An exact reprint of every record below is required, with the pictures left out.

*** Opening INFORMATION PROVIDED ***

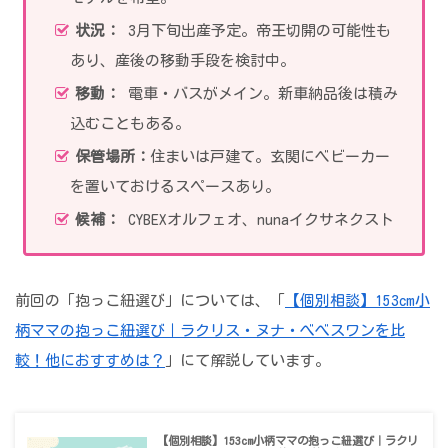
状況：
3月下旬出産予定。帝王切開の可能性も
あり、産後の移動手段を検討中。
移動：
電車・バスがメイン。新車納品後は積み
込むこともある。
保管場所：
住まいは戸建て。玄関にベビーカー
を置いておけるスペースあり。
候補：
CYBEXオルフェオ、nunaイクサネクスト
前回の「抱っこ紐選び」については、「
【個別相談】153cm小
柄ママの抱っこ紐選び｜ラクリス・ヌナ・べべスワンを比
較！他におすすめは？
」にて解説しています。
【個別相談】153cm小柄ママの抱っこ紐選び｜ラクリ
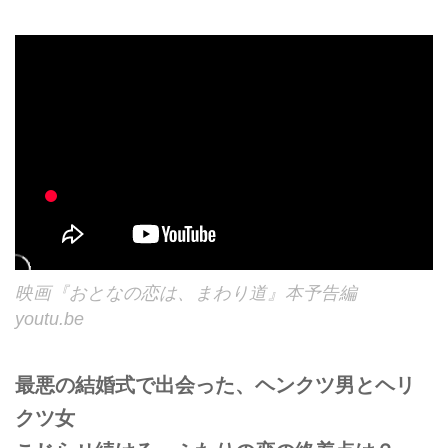
映画『おとなの恋は、まわり道』本予告編
youtu.be
最悪の結婚式で出会った、ヘンクツ男とヘリ
クツ女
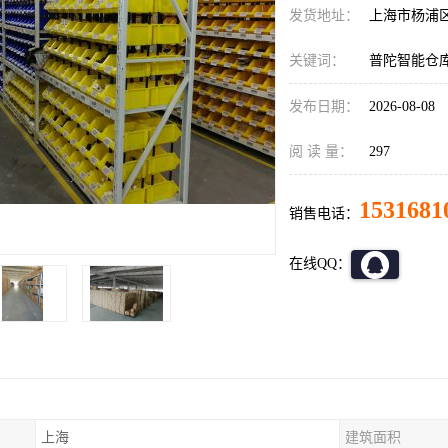
发货地址：
上海市杨浦
关键词：
普陀智能仓
发布日期：
2026-08-08
阅 读 量：
297
1531681
销售电话：
在线QQ：
上海
建筑面积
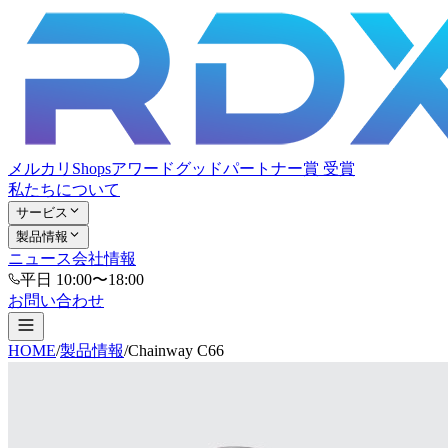
メルカリShopsアワード
グッドパートナー賞 受賞
私たちについて
サービス
製品情報
ニュース
会社情報
平日 10:00〜18:00
お問い合わせ
HOME
/
製品情報
/
Chainway C66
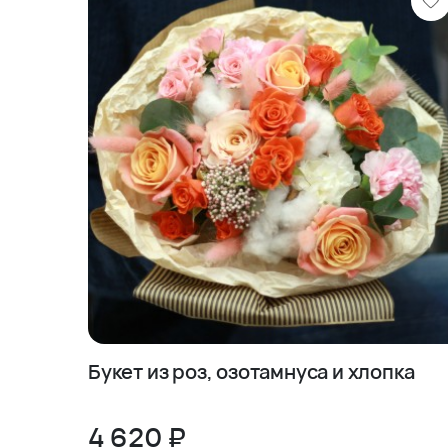
Букет из роз, озотамнуса и хлопка
4 620 ₽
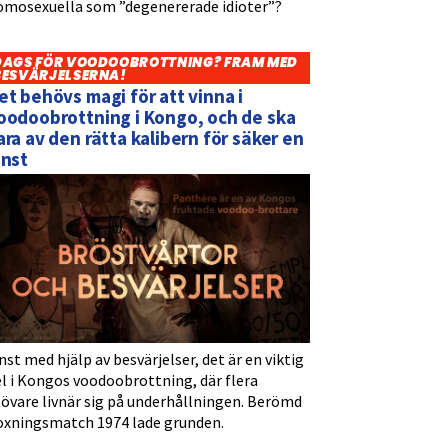
omosexuella som ”degenererade idioter”?
DAGS FÖR VOODOOBROTTNING? FRAM MED
BESVÄRJELSERNA!
et behövs magi för att vinna i
oodoobrottning i Kongo, och de ska
ara av den rätta kalibern för säker en
inst
nst med hjälp av besvärjelser, det är en viktig
l i Kongos voodoobrottning, där flera
tövare livnär sig på underhållningen. Berömd
oxningsmatch 1974 lade grunden.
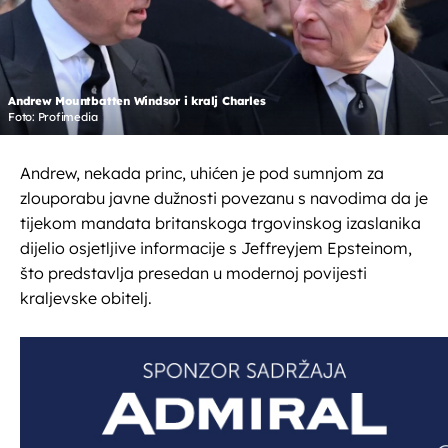
Andrew Mountbatten Windsor i kralj Charles
Foto: Profimedia
Andrew, nekada princ, uhićen je pod sumnjom za
zlouporabu javne dužnosti povezanu s navodima da je
tijekom mandata britanskoga trgovinskog izaslanika
dijelio osjetljive informacije s Jeffreyjem Epsteinom,
što predstavlja presedan u modernoj povijesti
kraljevske obitelj.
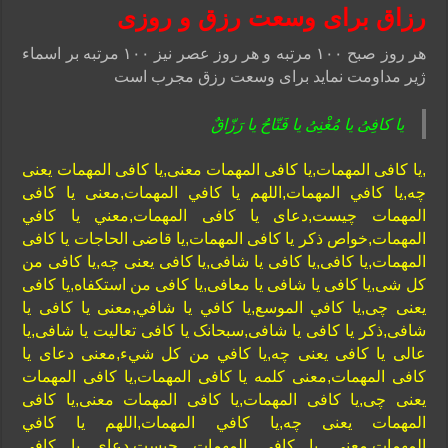
رزاق برای وسعت رزق و روزی
هر روز صبح ۱۰۰ مرتبه و هر روز عصر نیز ۱۰۰ مرتبه بر اسماء
ژیر مداومت نماید برای وسعت رزق مجرب است
یا کافِیُ یا مُغْنِیُ یا فَتّاحُ یا رَزّاقٌ
,یا کافی المهمات,یا کافی المهمات معنی,یا کافی المهمات یعنی
چه,يا كافي المهمات,اللهم يا كافي المهمات,معنی یا کافی
المهمات چیست,دعای یا کافی المهمات,معني يا كافي
المهمات,خواص ذکر یا کافی المهمات,یا قاضی الحاجات یا کافی
المهمات,یا کافی,یا کافی یا شافی,یا کافی یعنی چه,یا کافی من
کل شی,یا کافی یا شافی یا معافی,یا کافی من استکفاه,یا کافی
یعنی چی,يا كافي الموسع,يا كافي يا شافي,معنی یا کافی یا
شافی,ذکر یا کافی یا شافی,سبحانک یا کافی تعالیت یا شافی,یا
عالی یا کافی یعنی چه,يا كافي من كل شيء,معنی دعای یا
کافی المهمات,معنی کلمه یا کافی المهمات,یا کافی المهمات
یعنی چی,یا کافی المهمات,یا کافی المهمات معنی,یا کافی
المهمات یعنی چه,يا كافي المهمات,اللهم يا كافي
المهمات,معنی یا کافی المهمات چیست,دعای یا کافی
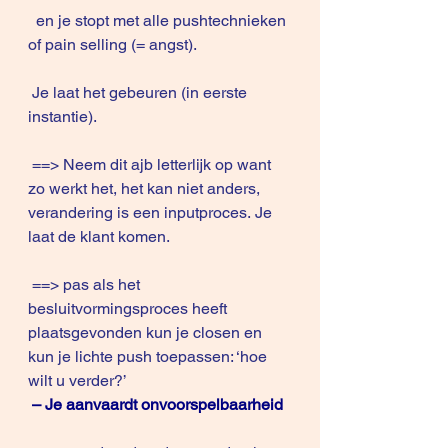
  en je stopt met alle pushtechnieken 
of pain selling (= angst). 
 Je laat het gebeuren (in eerste 
instantie).
 ==> Neem dit ajb letterlijk op want 
zo werkt het, het kan niet anders, 
verandering is een inputproces. Je 
laat de klant komen.
 ==> pas als het 
besluitvormingsproces heeft 
plaatsgevonden kun je closen en 
kun je lichte push toepassen: ‘hoe 
wilt u verder?’
– Je aanvaardt onvoorspelbaarheid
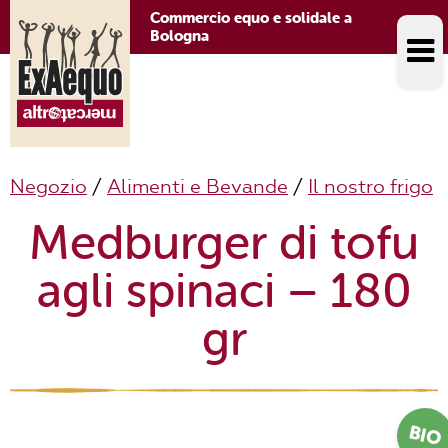
Commercio equo e solidale a
Bologna
Negozio
/
Alimenti e Bevande
/
Il nostro frigo
Medburger di tofu
agli spinaci – 180
gr
BIO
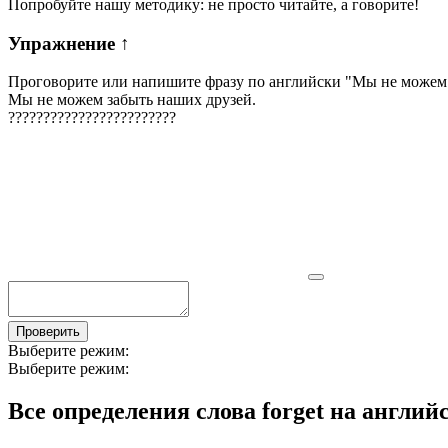
Попробуйте нашу методику: не просто читайте, а говорите!
Упражнение
↑
Проговорите или напишите фразу по английски "
Мы не можем 
Мы не можем забыть наших друзей.
?
?
?
?
?
?
?
?
?
?
?
?
?
?
?
?
?
?
?
?
?
?
?
?
Проверить
Выберите режим:
Выберите режим:
Все определения слова
forget
на англий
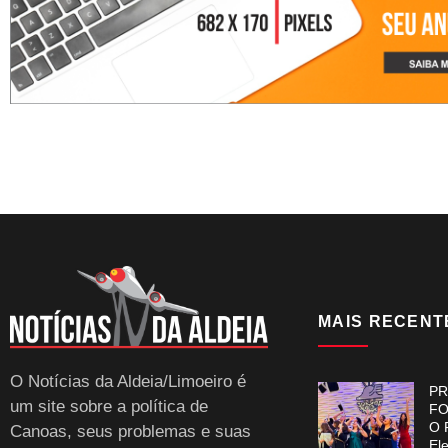
MAIS RECENT
O Notícias da Aldeia/Limoeiro é
PR
um site sobre a política de
FO
O 
Canoas, seus problemas e suas
El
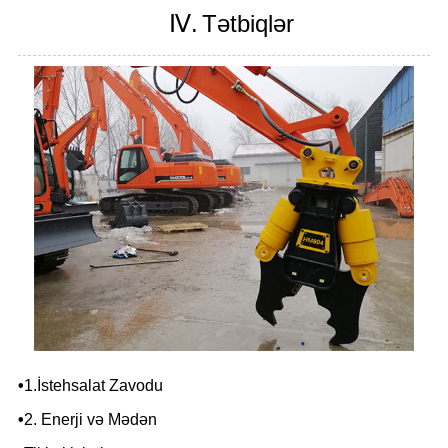
Ⅳ.
Tətbiqlər
•
1.İstehsalat Zavodu
•
2. Enerji və Mədən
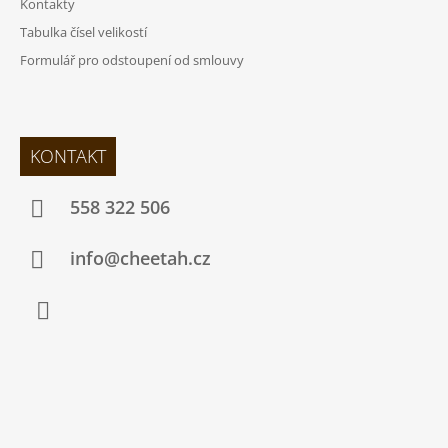
Kontakty
Tabulka čísel velikostí
Formulář pro odstoupení od smlouvy
KONTAKT
558 322 506
info@cheetah.cz
Facebook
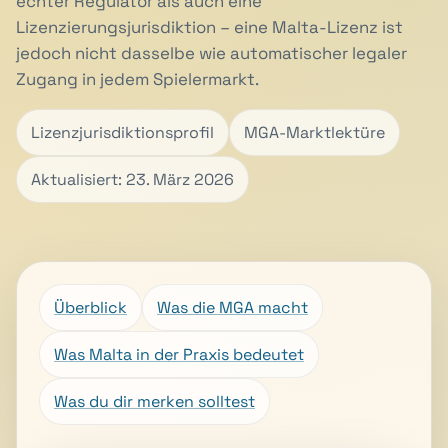
echter Regulator als auch eine
Lizenzierungsjurisdiktion – eine Malta-Lizenz ist
jedoch nicht dasselbe wie automatischer legaler
Zugang in jedem Spielermarkt.
Lizenzjurisdiktionsprofil
MGA-Marktlektüre
Aktualisiert: 23. März 2026
Überblick
Was die MGA macht
Was Malta in der Praxis bedeutet
Was du dir merken solltest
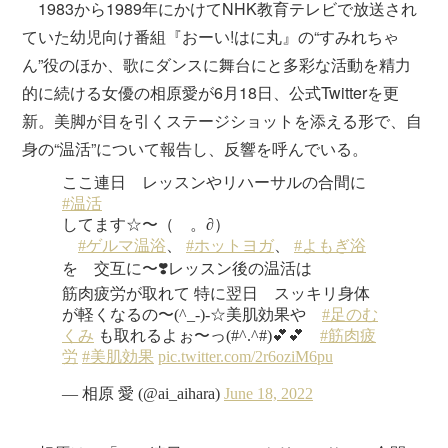
1983から1989年にかけてNHK教育テレビで放送され
ていた幼児向け番組『おーい!はに丸』の“すみれちゃ
ん”役のほか、歌にダンスに舞台にと多彩な活動を精力
的に続ける女優の相原愛が6月18日、公式Twitterを更
新。美脚が目を引くステージショットを添える形で、自
身の“温活”について報告し、反響を呼んでいる。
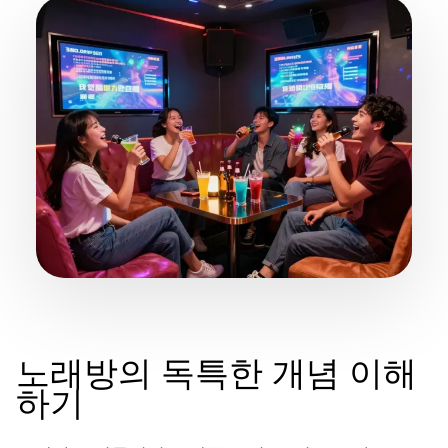
노래방의 독특한 개념 이해
하기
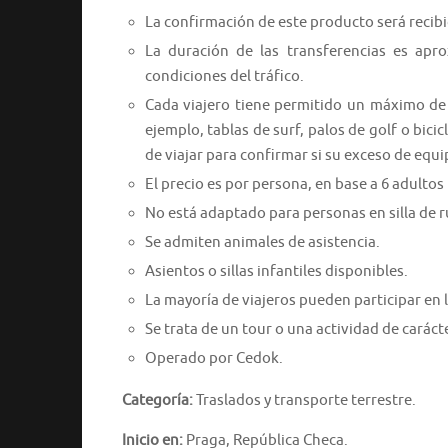
La confirmación de este producto será recib
La duración de las transferencias es apr
condiciones del tráfico.
Cada viajero tiene permitido un máximo de 
ejemplo, tablas de surf, palos de golf o bici
de viajar para confirmar si su exceso de equi
El precio es por persona, en base a 6 adultos 
No está adaptado para personas en silla de 
Se admiten animales de asistencia.
Asientos o sillas infantiles disponibles.
La mayoría de viajeros pueden participar en l
Se trata de un tour o una actividad de caráct
Operado por Cedok.
Categoría:
Traslados y transporte terrestre.
Inicio en:
Praga, República Checa.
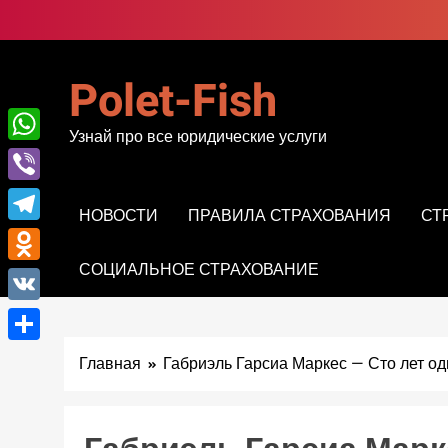
Перейти
к
содержимому
Polet-Fish
Узнай про все юридические услуги
WhatsApp
Viber
НОВОСТИ
ПРАВИЛА СТРАХОВАНИЯ
СТ
Telegram
СОЦИАЛЬНОЕ СТРАХОВАНИЕ
Odnoklassniki
VK
Отправить
Главная
Габриэль Гарсиа Маркес — Сто лет о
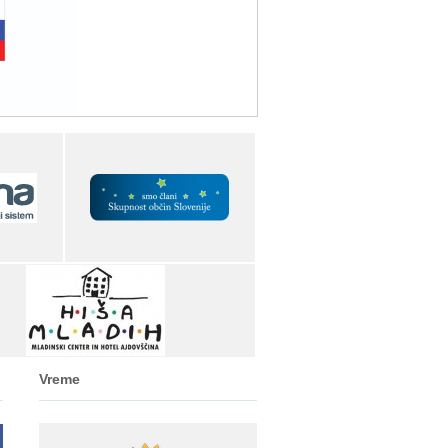
Vreme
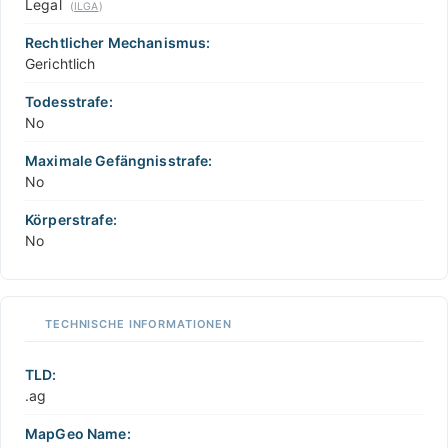
Legal
(
ILGA
)
Rechtlicher Mechanismus:
Gerichtlich
Todesstrafe:
No
Maximale Gefängnisstrafe:
No
Körperstrafe:
No
TECHNISCHE INFORMATIONEN
TLD:
.ag
MapGeo Name:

*** Closing INFORMATION PROVIDED ***

### WRITTEN SOLUTION
状況：
3月下旬出産予定。帝王切開の可能性も
あり、産後の移動手段を検討中。
移動：
電車・バスがメイン。新車納品後は積み
込むこともある。
保管場所：
住まいは戸建て。玄関にベビーカー
を置いておけるスペースあり。
候補：
CYBEXオルフェオ、nunaイクサネクスト
前回の「抱っこ紐選び」については、「
【個別相談】153cm小
柄ママの抱っこ紐選び｜ラクリス・ヌナ・べべスワンを比
較！他におすすめは？
」にて解説しています。
【個別相談】153cm小柄ママの抱っこ紐選び｜ラクリ
映画『おとなの恋は、まわり道』本予告編
youtu.be
最悪の結婚式で出会った、ヘンクツ男とヘリ
クツ女
发货地址：
上海市杨浦
关键词：
普陀智能仓
发布日期：
2026-08-08
阅 读 量：
297
1531681
销售电话：
在线QQ：
上海
建筑面积
メルカリShopsアワード
グッドパートナー賞 受賞
私たちについて
サービス
製品情報
ニュース
会社情報
平日 10:00〜18:00
お問い合わせ
HOME
/
製品情報
/
Chainway C66
Букет из роз, озотамнуса и хлопка
4 620 ₽
omosexuella som ”degenererade idioter”?
DAGS FÖR VOODOOBROTTNING? FRAM MED
BESVÄRJELSERNA!
et behövs magi för att vinna i
oodoobrottning i Kongo, och de ska
ara av den rätta kalibern för säker en
inst
nst med hjälp av besvärjelser, det är en viktig
l i Kongos voodoobrottning, där flera
tövare livnär sig på underhållningen. Berömd
oxningsmatch 1974 lade grunden.
Andrew Mountbatten Windsor i kralj Charles
Foto: Profimedia
Andrew, nekada princ, uhićen je pod sumnjom za
zlouporabu javne dužnosti povezanu s navodima da je
tijekom mandata britanskoga trgovinskog izaslanika
dijelio osjetljive informacije s Jeffreyjem Epsteinom,
što predstavlja presedan u modernoj povijesti
kraljevske obitelj.
رزاق برای وسعت رزق و روزی
هر روز صبح ۱۰۰ مرتبه و هر روز عصر نیز ۱۰۰ مرتبه بر اسماء
ژیر مداومت نماید برای وسعت رزق مجرب است
یا کافِیُ یا مُغْنِیُ یا فَتّاحُ یا رَزّاقٌ
,یا کافی المهمات,یا کافی المهمات معنی,یا کافی المهمات یعنی
چه,يا كافي المهمات,اللهم يا كافي المهمات,معنی یا کافی
المهمات چیست,دعای یا کافی المهمات,معني يا كافي
المهمات,خواص ذکر یا کافی المهمات,یا قاضی الحاجات یا کافی
المهمات,یا کافی,یا کافی یا شافی,یا کافی یعنی چه,یا کافی من
کل شی,یا کافی یا شافی یا معافی,یا کافی من استکفاه,یا کافی
یعنی چی,يا كافي الموسع,يا كافي يا شافي,معنی یا کافی یا
شافی,ذکر یا کافی یا شافی,سبحانک یا کافی تعالیت یا شافی,یا
عالی یا کافی یعنی چه,يا كافي من كل شيء,معنی دعای یا
کافی المهمات,معنی کلمه یا کافی المهمات,یا کافی المهمات
یعنی چی,یا کافی المهمات,یا کافی المهمات معنی,یا کافی
المهمات یعنی چه,يا كافي المهمات,اللهم يا كافي
المهمات,معنی یا کافی المهمات چیست,دعای یا کافی
  en je stopt met alle pushtechnieken 
of pain selling (= angst). 
 Je laat het gebeuren (in eerste 
instantie).
 ==> Neem dit ajb letterlijk op want 
zo werkt het, het kan niet anders, 
verandering is een inputproces. Je 
laat de klant komen.
 ==> pas als het 
besluitvormingsproces heeft 
plaatsgevonden kun je closen en 
kun je lichte push toepassen: ‘hoe 
wilt u verder?’
– Je aanvaardt onvoorspelbaarheid
Commercio equo e solidale a
Bologna
Negozio
/
Alimenti e Bevande
/
Il nostro frigo
Medburger di tofu
agli spinaci – 180
gr
BIO
Попробуйте нашу методику: не просто читайте, а говорите!
Упражнение
↑
Проговорите или напишите фразу по английски "
Мы не можем 
Мы не можем забыть наших друзей.
?
?
?
?
?
?
?
?
?
?
?
?
?
?
?
?
?
?
?
?
?
?
?
?
Проверить
Выберите режим:
Выберите режим:
Все определения слова
forget
на англий
MAIS RECENT
O Notícias da Aldeia/Limoeiro é
PR
um site sobre a política de
FO
O 
Canoas, seus problemas e suas
El
Ⅳ.
Tətbiqlər
•
1.İstehsalat Zavodu
•
2. Enerji və Mədən
Kontakty
Tabulka čísel velikostí
Formulář pro odstoupení od smlouvy
KONTAKT
558 322 506
info@cheetah.cz
Facebook
echter Regulator als auch eine
Lizenzierungsjurisdiktion – eine Malta-Lizenz ist
jedoch nicht dasselbe wie automatischer legaler
Zugang in jedem Spielermarkt.
Lizenzjurisdiktionsprofil
MGA-Marktlektüre
Aktualisiert: 23. März 2026
Überblick
Was die MGA macht
Was Malta in der Praxis bedeutet
Was du dir merken solltest
1983から1989年にかけてNHK教育テレビで放送され
ていた幼児向け番組『おーい!はに丸』の“すみれちゃ
ん”役のほか、歌にダンスに舞台にと多彩な活動を精力
的に続ける女優の相原愛が6月18日、公式Twitterを更
新。美脚が目を引くステージショットを添える形で、自
身の“温活”について報告し、反響を呼んでいる。
노래방의 독특한 개념 이해
하기
La confirmación de este producto será recib
La duración de las transferencias es apr
condiciones del tráfico.
Cada viajero tiene permitido un máximo de 
ejemplo, tablas de surf, palos de golf o bici
de viajar para confirmar si su exceso de equi
El precio es por persona, en base a 6 adultos 
No está adaptado para personas en silla de 
Se admiten animales de asistencia.
Asientos o sillas infantiles disponibles.
La mayoría de viajeros pueden participar en l
Se trata de un tour o una actividad de caráct
Operado por Cedok.
Categoría:
Traslados y transporte terrestre.
Inicio en:
Praga, República Checa.
Перейти
к
содержимому
Polet-Fish
Узнай про все юридические услуги
WhatsApp
Viber
НОВОСТИ
ПРАВИЛА СТРАХОВАНИЯ
СТ
Telegram
СОЦИАЛЬНОЕ СТРАХОВАНИЕ
Odnoklassniki
VK
Отправить
Главная
Габриэль Гарсиа Маркес — Сто лет о
Vreme
Legal
(
ILGA
)
Rechtlicher Mechanismus:
Gerichtlich
Todesstrafe:
No
Maximale Gefängnisstrafe:
No
Körperstrafe:
No
TECHNISCHE INFORMATIONEN
TLD:
.ag
MapGeo Name:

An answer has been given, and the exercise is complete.